Ghost Milk and Other Tales of Walking
3 December 2011, 17.00-18.00 (PAST EVENT)
Arnolfini, Bristol (see map)

Event

Iain Sinclair is a great walker and writer of cities and places. His latest book, Ghost Milk, looks at our possible futures as well as making his most powerful statement yet on the throwaway impermanence of the present. It is a story of incident and accident, of the curious meeting the bizarre. Police raids and mass expulsions jostle with accounts of failed grand projects: the Millennium Dome, Thames Gateway, and numerous other half-completed, ill-advised or abandoned structures. Iain Sinclair will be in discussion with Anita Sethi.

Biography

Iain Sinclair is a writer, documentarist, film-maker, poet, flaneur, metropolitan prophet and urban shaman, keeper of lost cultures and futurologist. He is the author of Downriver (winner of the James Tait Black Memorial Prize and the Encore Award); Landor’s Tower; White Chappell, Scarlet Tracings; Lights Out for the Territory; Lud Heat; Rodinsky’s Room (with Rachel Lichtenstein); Radon Daughters; London Orbital; Dining on Stones; and Hackney, that Rose-Red Empire.
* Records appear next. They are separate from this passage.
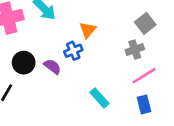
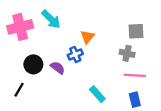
gray square: (145, 23) -> (136, 31), turned 35
gray cross: (135, 50) -> (127, 53), turned 32
pink line: (144, 76) -> (135, 75), turned 35

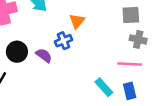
gray cross: (127, 53) -> (138, 39), moved
cyan rectangle: (97, 94) -> (104, 87), moved

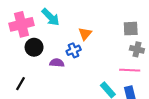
black circle: (17, 52) -> (34, 47), moved
purple semicircle: (44, 55) -> (57, 63), turned -32

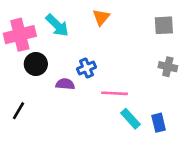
gray square: (131, 29) -> (164, 25), moved
orange triangle: (85, 34) -> (101, 17), moved
pink line: (130, 70) -> (115, 93), moved

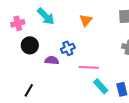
orange triangle: (101, 17) -> (86, 20), moved
pink cross: (20, 35) -> (18, 23), size x0.6
black line: (18, 111) -> (29, 90), moved

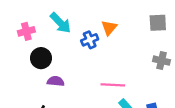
blue cross: (68, 48) -> (90, 40), moved
purple semicircle: (52, 60) -> (56, 81), moved

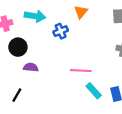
cyan arrow: (60, 23) -> (35, 16), turned -36
orange triangle: (109, 28) -> (81, 12), moved

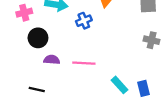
pink line: (81, 71) -> (84, 63), moved
black line: (17, 95) -> (37, 89), turned 72

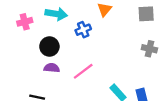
black circle: (38, 38) -> (49, 46), moved
pink line: (84, 63) -> (83, 71), turned -40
He is also the editor of London: City of Disappearances. His latest book is Ghost Milk: Calling Time on the Grand Project. www.iainsinclair.org.uk

1 Comment »

Responses

  1. Barry Ramshaw says:
    December 6th, 2011 at 12:58 pm

    The name Iain Sinclair is a revered one for anyone like myself who is interested in the concept of the city. Not the city of the guide book or the A-Z, I should add, but the city that hovers mirage-like at the margins of and in the interstices of our everyday environment, flickering constantly between the past, the present and a spectral gallery of alternative futures.
    Sinclair took us on a mesmerising verbal expedition through his latest book, illuminating the way with his perceptive take on the fragmentation and disintegration of the public realm that is a by-product of the hubristic vision of what he calls the Grand Project.
    Leading with the example of what he called that “dubious piece of real estate” Paternoster Square -”a pastiche of its own history” – Sinclair discussed how London is being sanitised, “secured” and ultimately diminished in the name of “progress” and the pursuit of a fat profit.
    The Olympic site came under particular scrutiny. Long established allotments (the area was not the wasteland that the “manipulators of history” would have us believe) have been torn up and common land has been eradicated. In their place is a tightly controlled space, surrounded by security fences, policed by airborne drones and where you or I could be arrested for simply taking a photograph.
    For me, the way that the Olympic ideal has been perverted by capital is exemplified by the fact that visitors arriving at the Games by rail will be funnelled inexorably through the gigantic Westfield Mall and past a large casino.
    With regard to Sinclair’s concern about the erosion of true public space, I brought up Anna Minton’s book “Ground Control”, and asked if he felt that there was anything we can do to counter this deeply undemocratic tendency. Sinclair suggested that a good start would be to keep talking about the issue in public meetings, so that people are made aware of the problem. I am therefore unapologetic about bringing this up again.
    Sinclair seems to have turned his back on the term psychogeography, claiming that is has used up its life as a useful label.
    However, whether one calls his pedestrian voyages “walking the wrong way”, as an audience member suggested, or (in Sinclair’s own words) “repudiating imposed narratives”, the results of his perambulations are a vital reminder of what we have out there – and how easily it can be lost forever.